>>>

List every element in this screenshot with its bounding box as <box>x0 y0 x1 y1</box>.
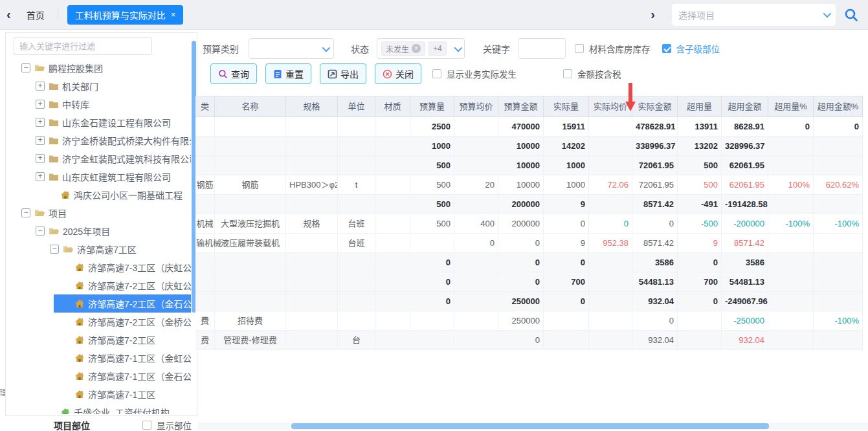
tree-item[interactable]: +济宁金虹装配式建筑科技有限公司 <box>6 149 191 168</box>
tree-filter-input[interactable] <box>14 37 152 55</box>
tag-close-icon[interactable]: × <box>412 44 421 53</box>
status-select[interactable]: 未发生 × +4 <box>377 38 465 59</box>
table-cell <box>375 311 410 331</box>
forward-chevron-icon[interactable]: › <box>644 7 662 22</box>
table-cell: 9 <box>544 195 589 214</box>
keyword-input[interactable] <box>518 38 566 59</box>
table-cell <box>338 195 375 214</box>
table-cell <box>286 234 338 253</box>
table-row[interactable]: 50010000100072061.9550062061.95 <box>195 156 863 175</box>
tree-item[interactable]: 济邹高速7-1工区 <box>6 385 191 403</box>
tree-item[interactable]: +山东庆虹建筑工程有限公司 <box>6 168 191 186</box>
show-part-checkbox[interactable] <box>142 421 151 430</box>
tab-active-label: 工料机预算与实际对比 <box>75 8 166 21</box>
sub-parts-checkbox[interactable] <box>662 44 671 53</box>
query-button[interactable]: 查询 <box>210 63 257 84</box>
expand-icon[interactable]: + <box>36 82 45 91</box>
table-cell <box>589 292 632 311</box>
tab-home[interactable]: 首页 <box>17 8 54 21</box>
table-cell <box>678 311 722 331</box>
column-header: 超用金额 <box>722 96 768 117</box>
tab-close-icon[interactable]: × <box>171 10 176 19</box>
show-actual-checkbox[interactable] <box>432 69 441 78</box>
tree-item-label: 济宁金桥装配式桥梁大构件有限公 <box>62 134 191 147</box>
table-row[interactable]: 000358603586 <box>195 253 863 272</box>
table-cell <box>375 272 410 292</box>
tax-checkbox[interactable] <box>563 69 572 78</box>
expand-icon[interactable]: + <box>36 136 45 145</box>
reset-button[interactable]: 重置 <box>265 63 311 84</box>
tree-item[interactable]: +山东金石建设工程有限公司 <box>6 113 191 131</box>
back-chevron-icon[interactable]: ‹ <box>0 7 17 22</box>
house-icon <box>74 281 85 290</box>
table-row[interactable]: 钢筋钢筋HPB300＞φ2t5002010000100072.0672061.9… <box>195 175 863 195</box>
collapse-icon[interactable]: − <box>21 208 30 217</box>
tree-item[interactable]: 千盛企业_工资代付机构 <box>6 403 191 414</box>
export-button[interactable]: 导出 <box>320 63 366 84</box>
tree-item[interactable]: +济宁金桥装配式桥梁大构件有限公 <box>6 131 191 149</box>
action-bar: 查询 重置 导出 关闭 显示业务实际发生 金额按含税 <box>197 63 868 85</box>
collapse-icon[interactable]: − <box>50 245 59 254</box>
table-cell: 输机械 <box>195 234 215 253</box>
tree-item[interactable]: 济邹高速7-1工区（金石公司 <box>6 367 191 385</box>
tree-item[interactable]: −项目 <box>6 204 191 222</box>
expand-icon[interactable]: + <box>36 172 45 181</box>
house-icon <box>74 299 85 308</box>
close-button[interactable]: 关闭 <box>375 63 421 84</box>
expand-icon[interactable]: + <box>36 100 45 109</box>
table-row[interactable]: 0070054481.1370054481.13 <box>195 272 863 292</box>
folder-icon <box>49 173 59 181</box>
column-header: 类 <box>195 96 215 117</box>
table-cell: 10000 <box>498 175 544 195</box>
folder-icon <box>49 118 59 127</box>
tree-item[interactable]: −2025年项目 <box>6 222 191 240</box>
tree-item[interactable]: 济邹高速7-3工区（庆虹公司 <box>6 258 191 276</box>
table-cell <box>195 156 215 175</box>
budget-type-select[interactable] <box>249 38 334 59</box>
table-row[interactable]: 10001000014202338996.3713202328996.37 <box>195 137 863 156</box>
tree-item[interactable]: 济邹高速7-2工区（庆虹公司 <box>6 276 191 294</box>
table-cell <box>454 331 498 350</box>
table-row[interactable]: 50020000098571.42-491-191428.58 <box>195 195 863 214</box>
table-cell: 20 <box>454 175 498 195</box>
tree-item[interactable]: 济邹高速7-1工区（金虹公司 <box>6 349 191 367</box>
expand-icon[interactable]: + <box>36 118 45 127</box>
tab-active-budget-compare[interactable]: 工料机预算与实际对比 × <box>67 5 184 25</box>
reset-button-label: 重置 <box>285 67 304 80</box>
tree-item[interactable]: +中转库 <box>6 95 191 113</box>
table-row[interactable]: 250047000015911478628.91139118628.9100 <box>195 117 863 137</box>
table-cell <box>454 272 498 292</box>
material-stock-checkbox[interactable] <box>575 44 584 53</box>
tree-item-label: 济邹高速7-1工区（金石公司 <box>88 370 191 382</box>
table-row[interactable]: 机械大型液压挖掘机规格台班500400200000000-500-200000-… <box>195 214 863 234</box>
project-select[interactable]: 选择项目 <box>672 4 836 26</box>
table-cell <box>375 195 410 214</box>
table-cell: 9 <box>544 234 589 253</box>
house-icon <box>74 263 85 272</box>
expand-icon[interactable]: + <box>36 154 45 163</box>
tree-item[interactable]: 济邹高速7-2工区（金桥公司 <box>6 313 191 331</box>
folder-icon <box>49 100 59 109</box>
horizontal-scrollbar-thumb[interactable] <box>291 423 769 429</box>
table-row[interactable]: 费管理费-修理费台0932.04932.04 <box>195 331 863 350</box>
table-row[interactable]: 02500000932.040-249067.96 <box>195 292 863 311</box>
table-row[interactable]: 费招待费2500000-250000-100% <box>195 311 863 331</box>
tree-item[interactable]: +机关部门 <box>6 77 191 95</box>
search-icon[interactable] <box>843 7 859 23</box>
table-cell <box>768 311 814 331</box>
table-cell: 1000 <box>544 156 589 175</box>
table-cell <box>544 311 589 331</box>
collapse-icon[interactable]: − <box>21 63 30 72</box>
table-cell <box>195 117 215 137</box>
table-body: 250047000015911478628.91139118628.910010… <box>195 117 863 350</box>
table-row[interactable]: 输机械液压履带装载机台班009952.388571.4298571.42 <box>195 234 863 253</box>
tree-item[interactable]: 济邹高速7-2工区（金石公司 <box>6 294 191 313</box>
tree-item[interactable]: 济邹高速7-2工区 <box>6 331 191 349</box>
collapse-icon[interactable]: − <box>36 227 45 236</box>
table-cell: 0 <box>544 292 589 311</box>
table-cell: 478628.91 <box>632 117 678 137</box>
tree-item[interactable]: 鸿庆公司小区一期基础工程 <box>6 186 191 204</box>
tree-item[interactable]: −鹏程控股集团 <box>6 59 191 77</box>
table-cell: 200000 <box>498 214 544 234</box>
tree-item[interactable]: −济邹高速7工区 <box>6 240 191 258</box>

<<<
>>>

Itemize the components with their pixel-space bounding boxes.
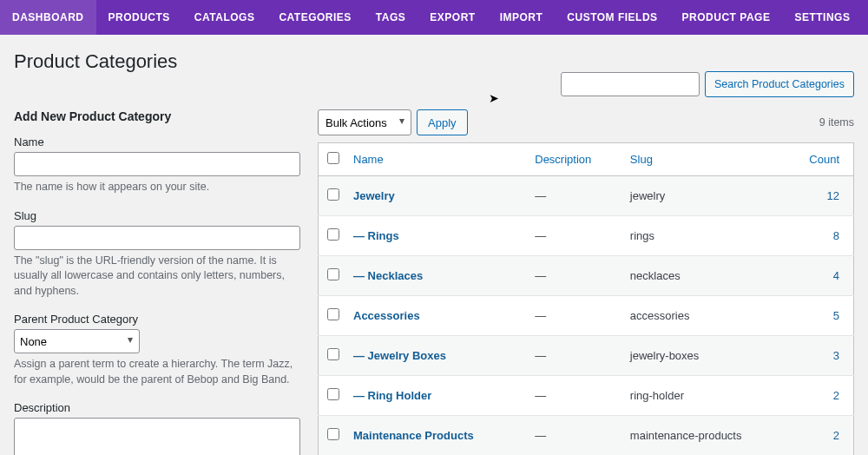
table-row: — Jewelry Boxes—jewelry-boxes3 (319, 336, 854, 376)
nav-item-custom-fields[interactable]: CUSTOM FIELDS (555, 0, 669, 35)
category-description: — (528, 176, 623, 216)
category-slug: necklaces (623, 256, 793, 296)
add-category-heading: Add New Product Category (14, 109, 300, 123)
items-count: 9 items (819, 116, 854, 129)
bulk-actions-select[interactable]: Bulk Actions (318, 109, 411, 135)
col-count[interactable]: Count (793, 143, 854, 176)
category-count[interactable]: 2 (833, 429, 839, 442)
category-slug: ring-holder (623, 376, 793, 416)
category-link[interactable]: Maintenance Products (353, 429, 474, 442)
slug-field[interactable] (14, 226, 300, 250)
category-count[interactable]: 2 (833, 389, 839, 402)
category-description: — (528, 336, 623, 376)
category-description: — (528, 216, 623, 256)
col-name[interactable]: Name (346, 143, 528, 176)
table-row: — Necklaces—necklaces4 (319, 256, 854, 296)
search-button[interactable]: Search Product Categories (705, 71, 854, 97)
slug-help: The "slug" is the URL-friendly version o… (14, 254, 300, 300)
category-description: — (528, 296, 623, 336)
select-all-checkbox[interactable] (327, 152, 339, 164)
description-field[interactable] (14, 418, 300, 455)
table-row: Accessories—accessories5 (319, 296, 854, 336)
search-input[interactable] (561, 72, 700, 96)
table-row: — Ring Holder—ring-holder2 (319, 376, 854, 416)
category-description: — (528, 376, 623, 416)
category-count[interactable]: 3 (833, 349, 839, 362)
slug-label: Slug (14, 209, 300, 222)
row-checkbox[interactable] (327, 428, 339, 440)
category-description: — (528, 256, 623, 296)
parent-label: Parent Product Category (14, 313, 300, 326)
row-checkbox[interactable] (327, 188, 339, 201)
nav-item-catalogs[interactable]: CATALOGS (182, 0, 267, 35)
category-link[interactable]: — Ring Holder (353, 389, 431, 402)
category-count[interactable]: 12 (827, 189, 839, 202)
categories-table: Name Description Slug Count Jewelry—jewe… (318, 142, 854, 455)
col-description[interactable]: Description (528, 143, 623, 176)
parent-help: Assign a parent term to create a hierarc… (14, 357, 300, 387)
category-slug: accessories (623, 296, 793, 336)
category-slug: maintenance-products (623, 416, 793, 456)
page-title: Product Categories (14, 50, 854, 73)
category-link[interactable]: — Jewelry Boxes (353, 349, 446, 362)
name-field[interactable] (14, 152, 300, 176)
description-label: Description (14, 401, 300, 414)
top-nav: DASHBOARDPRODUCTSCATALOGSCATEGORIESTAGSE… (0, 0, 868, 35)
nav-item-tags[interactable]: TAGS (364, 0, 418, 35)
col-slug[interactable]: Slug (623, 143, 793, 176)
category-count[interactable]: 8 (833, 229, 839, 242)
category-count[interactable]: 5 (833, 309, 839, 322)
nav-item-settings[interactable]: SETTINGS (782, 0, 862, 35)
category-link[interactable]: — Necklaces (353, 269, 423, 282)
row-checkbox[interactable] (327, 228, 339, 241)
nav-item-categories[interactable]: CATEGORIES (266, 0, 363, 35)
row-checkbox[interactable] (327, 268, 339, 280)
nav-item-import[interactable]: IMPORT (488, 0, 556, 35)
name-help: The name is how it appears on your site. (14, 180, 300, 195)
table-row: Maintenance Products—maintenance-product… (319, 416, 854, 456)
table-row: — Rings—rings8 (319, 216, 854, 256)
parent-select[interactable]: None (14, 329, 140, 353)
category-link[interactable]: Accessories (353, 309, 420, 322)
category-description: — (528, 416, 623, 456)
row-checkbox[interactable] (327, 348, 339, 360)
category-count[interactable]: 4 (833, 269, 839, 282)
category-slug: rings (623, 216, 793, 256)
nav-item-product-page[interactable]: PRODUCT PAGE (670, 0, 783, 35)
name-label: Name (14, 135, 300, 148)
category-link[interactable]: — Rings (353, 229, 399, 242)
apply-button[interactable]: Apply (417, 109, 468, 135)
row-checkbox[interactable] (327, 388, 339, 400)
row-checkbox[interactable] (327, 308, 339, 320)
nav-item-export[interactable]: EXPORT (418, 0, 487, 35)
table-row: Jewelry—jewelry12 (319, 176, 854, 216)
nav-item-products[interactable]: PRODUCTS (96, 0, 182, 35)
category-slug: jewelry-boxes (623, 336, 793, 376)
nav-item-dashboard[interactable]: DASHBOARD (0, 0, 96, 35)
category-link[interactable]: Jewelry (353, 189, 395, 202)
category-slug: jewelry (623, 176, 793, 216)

<<<
>>>

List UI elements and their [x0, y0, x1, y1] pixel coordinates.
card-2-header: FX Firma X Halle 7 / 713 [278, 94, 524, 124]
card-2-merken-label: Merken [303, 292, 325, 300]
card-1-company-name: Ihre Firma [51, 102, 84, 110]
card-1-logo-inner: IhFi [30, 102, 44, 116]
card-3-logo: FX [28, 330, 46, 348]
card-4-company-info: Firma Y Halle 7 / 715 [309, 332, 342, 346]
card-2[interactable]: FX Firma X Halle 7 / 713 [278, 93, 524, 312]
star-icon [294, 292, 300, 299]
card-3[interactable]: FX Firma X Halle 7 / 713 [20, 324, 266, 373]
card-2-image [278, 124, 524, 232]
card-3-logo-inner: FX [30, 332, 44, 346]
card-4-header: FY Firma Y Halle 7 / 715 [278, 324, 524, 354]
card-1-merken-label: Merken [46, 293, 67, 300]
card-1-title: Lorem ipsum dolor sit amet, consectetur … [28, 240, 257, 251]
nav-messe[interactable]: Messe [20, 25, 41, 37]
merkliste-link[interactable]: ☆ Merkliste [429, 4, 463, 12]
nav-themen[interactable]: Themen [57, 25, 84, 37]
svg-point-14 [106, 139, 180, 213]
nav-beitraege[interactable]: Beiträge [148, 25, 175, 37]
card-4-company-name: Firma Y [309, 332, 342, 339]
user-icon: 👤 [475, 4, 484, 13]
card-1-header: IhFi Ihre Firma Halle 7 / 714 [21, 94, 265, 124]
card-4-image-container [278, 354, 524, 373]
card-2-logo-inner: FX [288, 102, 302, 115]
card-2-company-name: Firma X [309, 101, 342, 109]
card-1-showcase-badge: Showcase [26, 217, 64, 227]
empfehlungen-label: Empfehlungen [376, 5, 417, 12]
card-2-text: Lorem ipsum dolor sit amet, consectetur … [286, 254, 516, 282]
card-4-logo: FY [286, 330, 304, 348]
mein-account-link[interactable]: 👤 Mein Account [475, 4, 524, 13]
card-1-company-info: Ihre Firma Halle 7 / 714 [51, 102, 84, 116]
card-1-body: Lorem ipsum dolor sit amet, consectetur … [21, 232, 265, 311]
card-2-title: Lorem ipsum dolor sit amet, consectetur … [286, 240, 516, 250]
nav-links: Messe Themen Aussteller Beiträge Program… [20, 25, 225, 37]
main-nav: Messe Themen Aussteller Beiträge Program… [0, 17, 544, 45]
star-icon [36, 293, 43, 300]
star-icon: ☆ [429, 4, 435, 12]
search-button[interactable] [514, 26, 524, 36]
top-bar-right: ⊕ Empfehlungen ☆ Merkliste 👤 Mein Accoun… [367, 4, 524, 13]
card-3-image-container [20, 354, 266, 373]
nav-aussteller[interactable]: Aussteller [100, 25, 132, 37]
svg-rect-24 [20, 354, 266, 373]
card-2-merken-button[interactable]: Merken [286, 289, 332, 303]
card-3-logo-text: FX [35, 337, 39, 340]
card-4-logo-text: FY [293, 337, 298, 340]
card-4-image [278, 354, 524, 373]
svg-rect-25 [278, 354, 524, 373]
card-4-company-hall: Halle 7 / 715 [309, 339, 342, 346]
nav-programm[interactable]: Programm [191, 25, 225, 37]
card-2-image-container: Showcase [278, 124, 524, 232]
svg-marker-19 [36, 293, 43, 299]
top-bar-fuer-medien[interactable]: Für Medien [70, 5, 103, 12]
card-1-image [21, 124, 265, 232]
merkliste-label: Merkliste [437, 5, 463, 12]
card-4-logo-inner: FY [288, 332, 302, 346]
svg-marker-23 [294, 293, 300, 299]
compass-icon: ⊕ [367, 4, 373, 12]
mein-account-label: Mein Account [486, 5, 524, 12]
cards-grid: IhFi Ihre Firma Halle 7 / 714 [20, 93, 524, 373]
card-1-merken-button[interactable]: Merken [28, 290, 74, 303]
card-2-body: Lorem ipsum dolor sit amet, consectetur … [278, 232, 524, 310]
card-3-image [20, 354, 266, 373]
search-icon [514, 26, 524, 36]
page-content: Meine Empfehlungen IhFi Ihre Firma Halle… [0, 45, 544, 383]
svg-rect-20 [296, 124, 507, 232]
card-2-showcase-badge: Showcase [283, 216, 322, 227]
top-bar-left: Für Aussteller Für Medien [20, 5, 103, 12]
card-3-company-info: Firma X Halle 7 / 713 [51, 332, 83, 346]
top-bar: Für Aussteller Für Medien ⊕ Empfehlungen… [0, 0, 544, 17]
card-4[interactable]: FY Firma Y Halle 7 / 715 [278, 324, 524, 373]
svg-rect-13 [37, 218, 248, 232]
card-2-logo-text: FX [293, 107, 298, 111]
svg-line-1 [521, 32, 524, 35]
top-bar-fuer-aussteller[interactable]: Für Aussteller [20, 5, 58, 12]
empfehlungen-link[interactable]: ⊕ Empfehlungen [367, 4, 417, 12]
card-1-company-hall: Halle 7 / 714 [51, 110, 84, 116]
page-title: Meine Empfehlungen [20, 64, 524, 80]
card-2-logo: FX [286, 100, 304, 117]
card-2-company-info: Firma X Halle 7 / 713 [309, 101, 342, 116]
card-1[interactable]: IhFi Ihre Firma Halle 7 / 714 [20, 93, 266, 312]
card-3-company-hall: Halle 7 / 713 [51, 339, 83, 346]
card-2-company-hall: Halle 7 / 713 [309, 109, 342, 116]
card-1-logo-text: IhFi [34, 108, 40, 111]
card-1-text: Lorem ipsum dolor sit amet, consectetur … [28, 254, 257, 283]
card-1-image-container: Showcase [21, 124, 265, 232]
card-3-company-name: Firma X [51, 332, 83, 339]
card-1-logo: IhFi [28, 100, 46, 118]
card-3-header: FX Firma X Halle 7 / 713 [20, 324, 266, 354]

<<<

• Brief
In the entries above, some lines may contain the string "pixel"; report how many, without additional comment.

• Output for this exercise
2